▸ Required work: Give back the records that follow exactly, images excluded.

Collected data

▬▬▬

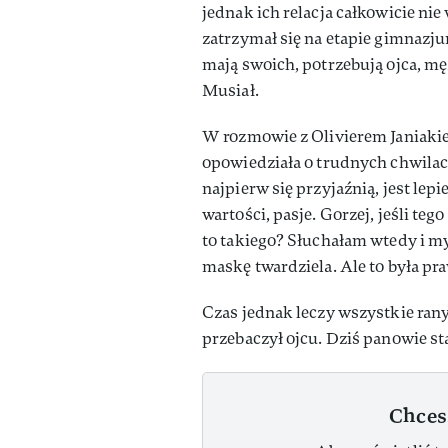
jednak ich relacja całkowicie ni
zatrzymał się na etapie gimnazj
mają swoich, potrzebują ojca, 
Musiał.
W rozmowie z Olivierem Janiaki
opowiedziała o trudnych chwilach
najpierw się przyjaźnią, jest lepi
wartości, pasje. Gorzej, jeśli teg
to takiego? Słuchałam wtedy i myś
maskę twardziela. Ale to była pr
Czas jednak leczy wszystkie rany
przebaczył ojcu. Dziś panowie st
Chces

▬▬▬

▸ Response to the exercise:
jednak ich relacja całkowicie ni
zatrzymał się na etapie gimnazj
mają swoich, potrzebują ojca, 
Musiał.
W rozmowie z Olivierem Janiaki
opowiedziała o trudnych chwilach
najpierw się przyjaźnią, jest lepi
wartości, pasje. Gorzej, jeśli teg
to takiego? Słuchałam wtedy i myś
maskę twardziela. Ale to była pr
Czas jednak leczy wszystkie rany
przebaczył ojcu. Dziś panowie st
Chces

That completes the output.